Одним словом, Дашка была деятельной девушкой, а еще — настоящим другом. И сейчас ее помощь очень пригодилась бы Тане, потому что не только у Яши были важные и срочные дела, но и у Тани тоже. Она готовила выставку своих фотографий, а их накопилось великое множество. И выбрать из тьмы-тьмущей снимков самые достойные или хотя бы те, которые будут эффектно и внятно смотреться на стендах, а также оформить их, окантовать, подобрать по формату и тематике, по настроению и композиции была еще та работа.

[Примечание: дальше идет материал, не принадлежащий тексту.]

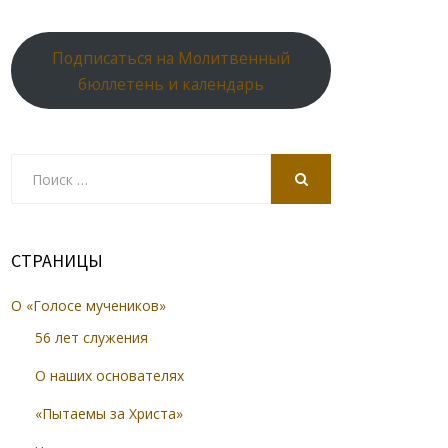
Подписаться на Молитвенный
бюллетень и календарь
Search
for:
SEARCH
СТРАНИЦЫ
О «Голосе мучеников»
56 лет служения
О наших основателях
«Пытаемы за Христа»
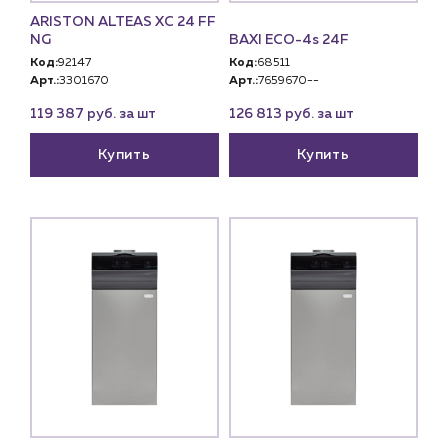
ARISTON ALTEAS XC 24 FF
NG
BAXI ECO-4s 24F
Код:
92147
Код:
68511
Арт.:
3301670
Арт.:
7659670--
119 387 руб. за шт
126 813 руб. за шт
Купить
Купить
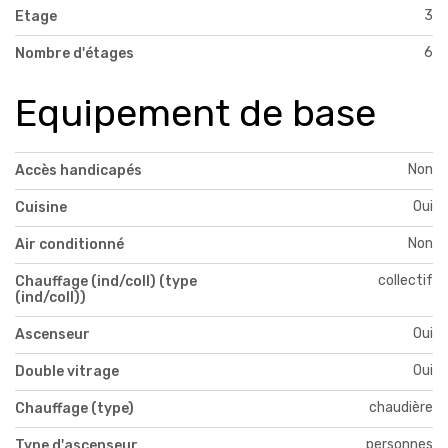
3
Etage
6
Nombre d'étages
Equipement de base
Non
Accès handicapés
Oui
Cuisine
Non
Air conditionné
collectif
Chauffage (ind/coll) (type
(ind/coll))
Oui
Ascenseur
Oui
Double vitrage
chaudière
Chauffage (type)
personnes
Type d'ascenseur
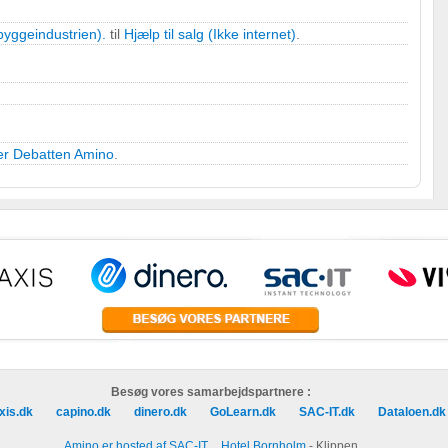
yggeindustrien).
til
Hjælp til salg (Ikke internet)
.
 oplysninger fra forskellige
er Debatten Amino
.
r
Besøg vores samarbejdspartnere :
xis.dk
capino.dk
dinero.dk
GoLearn.dk
SAC-IT.dk
Dataloen.dk
Amino er hosted af SAC-IT
Hotel Bornholm
- Klippen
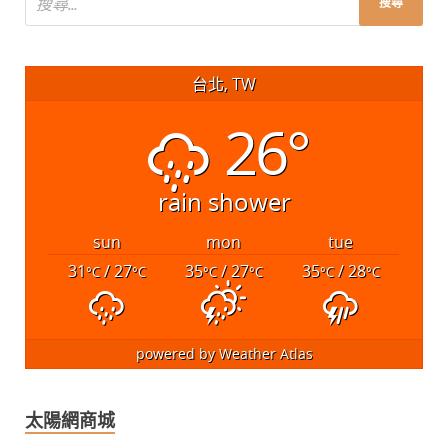
台北, TW
26°
rain shower
sun
mon
tue
31
/ 27
35
/ 27
35
/ 28
°C
°C
°C
°C
°C
°C
powered by
Weather Atlas
太陽網商城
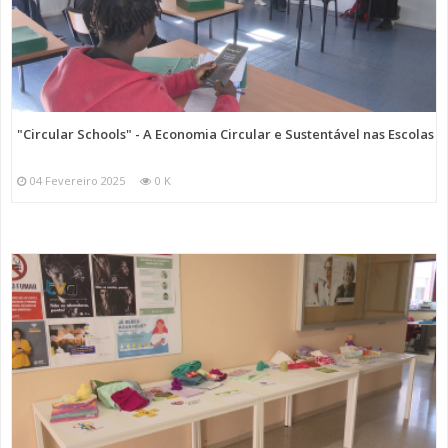
"Circular Schools" - A Economia Circular e Sustentável nas Escolas
04 Fevereiro 2025
0 K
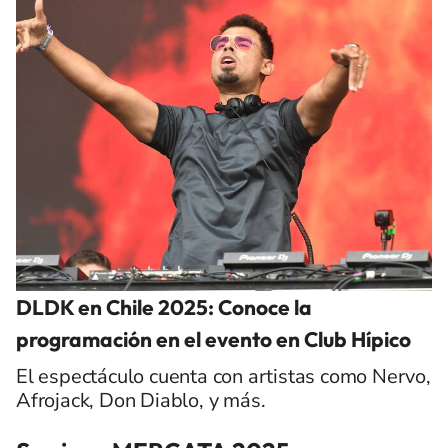
DLDK en Chile 2025: Conoce la
programación en el evento en Club Hípico
El espectáculo cuenta con artistas como Nervo,
Afrojack, Don Diablo, y más.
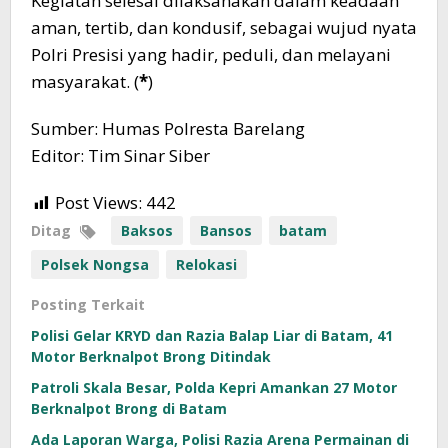
Kegiatan selesai dilaksanakan dalam keadaan
aman, tertib, dan kondusif, sebagai wujud nyata
Polri Presisi yang hadir, peduli, dan melayani
masyarakat. (
*
)
Sumber: Humas Polresta Barelang
Editor: Tim Sinar Siber
Post Views:
442
Ditag
Baksos
Bansos
batam
Polsek Nongsa
Relokasi
Posting Terkait
Polisi Gelar KRYD dan Razia Balap Liar di Batam, 41
Motor Berknalpot Brong Ditindak
Patroli Skala Besar, Polda Kepri Amankan 27 Motor
Berknalpot Brong di Batam
Ada Laporan Warga, Polisi Razia Arena Permainan di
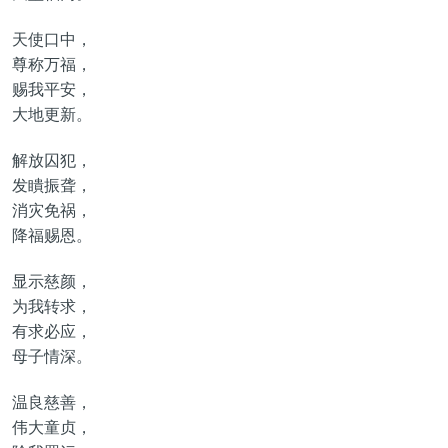
天使口中，
尊称万福，
赐我平安，
大地更新。
解放囚犯，
发瞶振聋，
消灾免祸，
降福赐恩。
显示慈颜，
为我转求，
有求必应，
母子情深。
温良慈善，
伟大童贞，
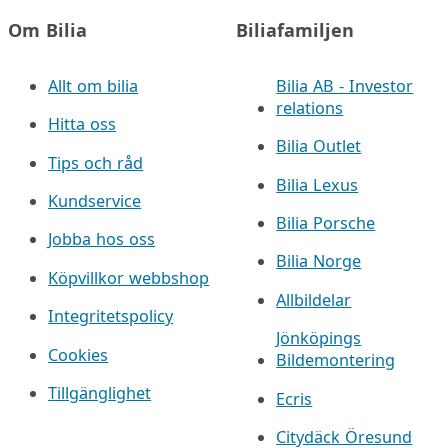
Om Bilia
Biliafamiljen
Allt om bilia
Bilia AB - Investor
relations
Hitta oss
Bilia Outlet
Tips och råd
Bilia Lexus
Kundservice
Bilia Porsche
Jobba hos oss
Bilia Norge
Köpvillkor webbshop
Allbildelar
Integritetspolicy
Jönköpings
Cookies
Bildemontering
Tillgänglighet
Ecris
Citydäck Öresund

К тому времени, когда Таня вернулась из аэропорта, блудная Дашка уже явилась и принялась за дело. Она сняла и аккуратно скатала фотоленты, те что еще оставались в ванной подвешенные на прищепках, привела в порядок шкаф, который Таня безобразно разрыла в поисках зонта, вскипятила чайник и теперь сидела на полу у камина, беломраморного, с кафельной стенкой и дверцей желтой меди, уже лет восемьдесят как холодного, и ковром раскладывала фотографии, подбирала по теме.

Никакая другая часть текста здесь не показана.